- **What the task requires**
Please give the listing again in full, leaving out its images.

- **Recorded data**

-=-=-=-=-

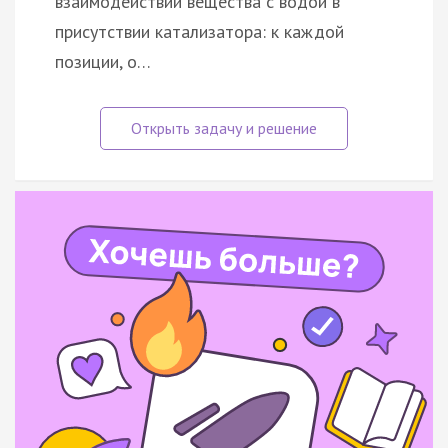
взаимодействии вещества с водой в
присутствии катализатора: к каждой
позиции, о…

-=-=-=-=-

- **Your response**
взаимодействии вещества с водой в
присутствии катализатора: к каждой
позиции, о…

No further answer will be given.